Africa, Development & Aid, Headlines, Health, Poverty & SDGs

AFRICA: Pneumonia Vaccine Rollout Will Protect Millions

Miriam Gathigah

NAIROBI, Mar 14 2011 (IPS) - The Kenyatta International Conference Centre resembled one big nursery with parents and their crying babies. Hundreds of parents with their infants thronged the Centre where they received their first shot against pneumonia, and not even their tears as the shot broke through their skin could dampen the smiling faces of their mothers.

The mothers waited patiently for their infants’ turn to be vaccinated as the painful shot represents a chance to survive a disease that many children have not been lucky to withstand.

“We’ve started the global rollout of these (pneumonia) vaccines that will save thousands of children’s lives. It is a very exciting day,” said Helen Evans, interim CEO of the Global Alliance for Vaccines and Immunisation (GAVI).

Pneumonia is an inflammation of one or both lungs and is often due to a bacterial, viral, fungal or parasitic infection. Common symptoms include fever, shortness in breath, chills and coughing.

Pneumonia has continued to be a major public health issue in Kenya, with the World Health Organization reporting that it is the country’s second leading killer among children, after malaria.

Vaccine too costly for most


The vaccine, already available in various private hospitals, has remained out of reach for many children. A full dose costs about 188 dollars, which for the many Kenyans living on less than a dollar a day is too expensive.

Government figures reveal that an estimated 30,000 children die annually from pneumonia.

“We are delighted that our children will be vaccinated for free. I am happy with what the government has done today by helping us keep our children healthy. I cannot afford to pay for it seeing that on a good day I only earn three dollars washing clothes in people’s homes,” explained an elated Belinda Otieno, a mother of two sets of twins below the age of six.

Despite the fact that new vaccine trials were carried out at the Kenya Medical Research Institute (KEMRI) for over a decade, the drug has remained inaccessible to thousands of children.

This has seen health experts continue to cry foul over what they saw as Kenyan children being used as guinea pigs for a crucial life-saving drug off-limits to them until now.

“We will provide this life-saving vaccine free of charge to every child less than one year old in public health facilities,” said President Mwai Kibaki during the launch.

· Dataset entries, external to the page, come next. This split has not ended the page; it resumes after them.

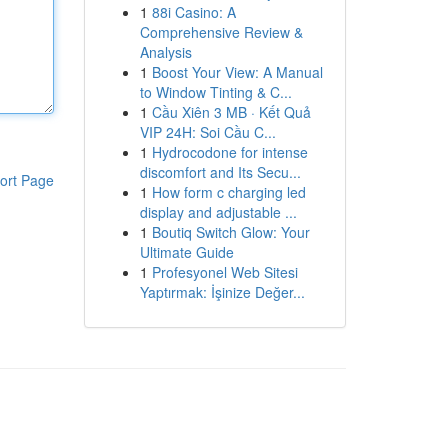
1
88i Casino: A
Comprehensive Review &
Analysis
1
Boost Your View: A Manual
to Window Tinting & C...
1
Cầu Xiên 3 MB · Kết Quả
VIP 24H: Soi Cầu C...
1
Hydrocodone for intense
discomfort and Its Secu...
ort Page
1
How form c charging led
display and adjustable ...
1
Boutiq Switch Glow: Your
Ultimate Guide
1
Profesyonel Web Sitesi
Yaptırmak: İşinize Değer...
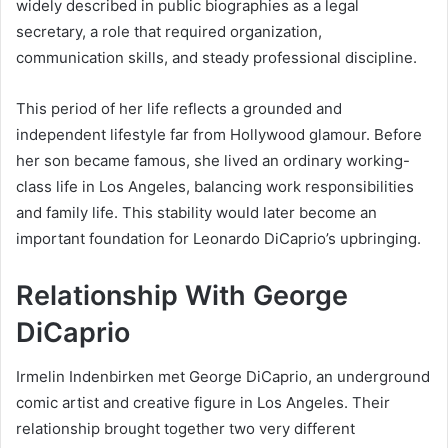
widely described in public biographies as a legal
secretary, a role that required organization,
communication skills, and steady professional discipline.
This period of her life reflects a grounded and
independent lifestyle far from Hollywood glamour. Before
her son became famous, she lived an ordinary working-
class life in Los Angeles, balancing work responsibilities
and family life. This stability would later become an
important foundation for Leonardo DiCaprio’s upbringing.
Relationship With George
DiCaprio
Irmelin Indenbirken met George DiCaprio, an underground
comic artist and creative figure in Los Angeles. Their
relationship brought together two very different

This pledge is literally a breath of life for many children, particularly among the poor, who constitute a significant percentage of the populace.

The significance of this commitment cannot be over-emphasised seeing that it comes after a long struggle by the government to subsidise the cost of the vaccine.

In 2009, the government clashed with an American drug manufacturer over inhibitive costs. The manufacturers subsequently offered to give Kenya a one-time dose, an offer that the government refused because the country was looking for a sustainable solution.

This has now become available to the country through GAVI’s commitment to support the introduction of the new pneumonia vaccines in 19 developing countries within a year.

Although dependent on the availability of funds, GAVI, an alliance of private-public partnerships geared towards saving children’s lives by facilitating access to vaccines in poor countries, plans to roll them (vaccines) out to more than 40 countries by 2015.

Making vaccine available to a million more

Kenya is currently the first African country to roll out what in medical circles is referred to as “pneumococcal vaccine”. Within the year, children in other poor countries such as Nicaragua, Mali, Yemen and Sierra Leone will also have access to the vaccine.

With the help of this vaccine, Beth Mugo, Minister for Public Health and Sanitation, emphasised that “cutting down morbidity and mortality from pneumonia will save families the emotional and financial stress of having a sick child, the heartache of losing a child in death and will also enable the government to channel the cost of treatment towards productive economic activities.”

The pain of losing a child to pneumonia is one that Hannah Kaigai knows all too well, “My boy caught pneumonia when he was seven months old. From then on his health was never the same. He was always cold, even during very hot weather and he passed on aged three.”

There are many mothers in the country who can relate similarly painful experiences of having lost a child to pneumonia. However, many more will be saved the heartache if they take their infants to hospitals for the vaccine.

According to GAVI, the vaccine has prevented an estimated five million deaths since it was created in 2000.

The government is therefore optimistic that pneumonia will cease to be a leading cause of death and has predicted that the vaccine will prevent an estimated seven million deaths by 2030.